When we talked, often, (at Family Focus Adoption Services) about me starting this blog, I put it off for many many months. I was afraid that I would run out of things to say. The people around me weren’t worried about that (hmm….) but I was. I sensed, and then realized, that while it may appear that I have a lot to say, I actually say the same things over and over. One of my colleagues pointed out that that is also true of the many columnists who write for the newspaper and whom I never tire of reading. That’s true.
But the other day, reading something or other somewhere or other, there was a line written that grabbed my attention. It was about someone sliding over the line between writing a blog and becoming a diarist. Immediately upon reading that, I knew that that was a line that I worry about.
My intention in creating this blog was to get the people reading it to think about our kids almost as though the kids were their own. I hoped that readers would respond to the situation of our kids some way or another. The ideal, of course, would be that they would go so far as to adopt one or another of them. Short of that, was that they would at least keep the kids in the forefront of their thinking. Perhaps they would think of a person whom they could encourage to adopt – or help with an adoption.
Maybe my readers would think of some way to help us stay in business. One of our board members – a subscriber to the blog – found a site that encouraged people to donate a dollar to the charity of the day (Philanthroper.com). I’d never even heard of them. But he contacted them; they liked what he told them; they took us on; and that brought us in nearly a thousand dollars out of the blue. Significant money for a small nonprofit.
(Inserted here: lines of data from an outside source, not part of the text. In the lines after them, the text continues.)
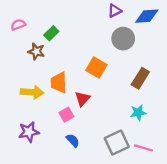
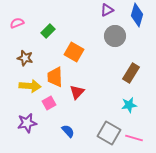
blue diamond: (147, 16) -> (137, 15), turned -70
brown star: (36, 51) -> (25, 58), moved
orange square: (96, 68) -> (74, 52), moved
pink square: (66, 115) -> (49, 103), moved
gray square: (117, 143) -> (109, 133), turned -35

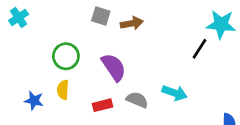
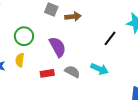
black line: (200, 49) -> (110, 38), moved

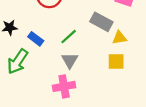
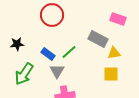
blue rectangle: (36, 39) -> (48, 54), moved
gray triangle: (70, 60) -> (57, 71), moved

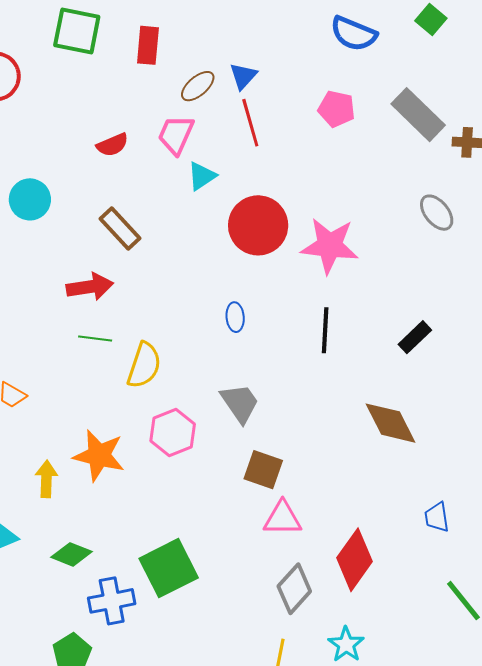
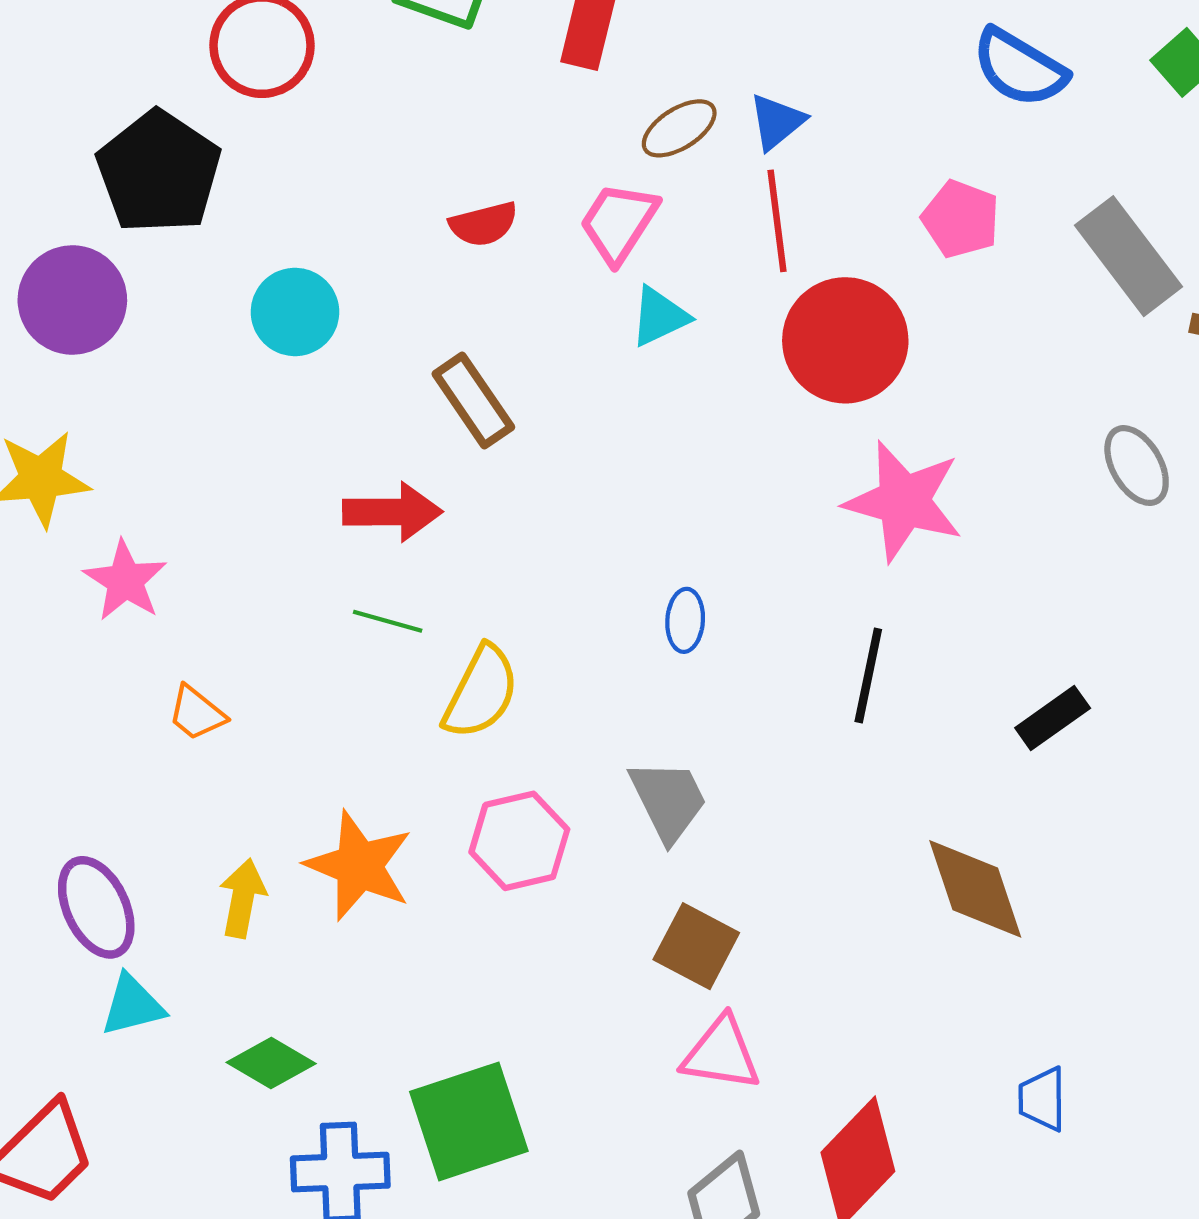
red circle: (258, 225) -> (845, 340), moved

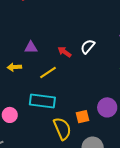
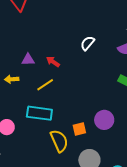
white semicircle: (88, 47) -> (88, 43), moved
red arrow: (65, 52) -> (53, 62), moved

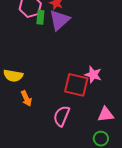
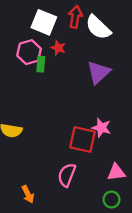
purple triangle: (59, 20) -> (98, 72), moved
orange arrow: (26, 98) -> (28, 194), moved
So that was my intention. I did not want this to be a blog about me. I did not want to be a diarist (as I see that term). But walking that line is hard. People tell me – and I know that it’s true – that I have a million stories. But most of those stories are personal in that they belong to other people. I haven’t the right to make them public the way the Internet makes things public. Getting permission, as my son Luis has been happy to give me, works sometimes. As does disguising people (“Ted”). Again though: sometimes. If someone is dead, it feels fairer to tell a story about them. But even in all those circumstances, privacy matters, because respect matters.
So I am not sure where I am going to go with the blog. “Ted” will be visiting every weekend beginning Friday, until he moves in. Then my nearly sixty one year old self will have an eleven year old living in the house full time. Something that hasn’t happened here in thirty years. Thirty years. Half of my lifetime ago. I was only thirty myself the last time an eleven year old lived here full time. Carter had only recently lost to Reagan. That really was a long time ago.
I have forgotten a lot about what that was like, living with an eleven year old. But I am starting to remember…and what I am first remembering is that my time was not my own. I can’t imagine that the blog will not be impacted one way or the other.
I hope it’s for the good.
Jack
This is just lovely, Jack. So truthful, so respectful, so much you.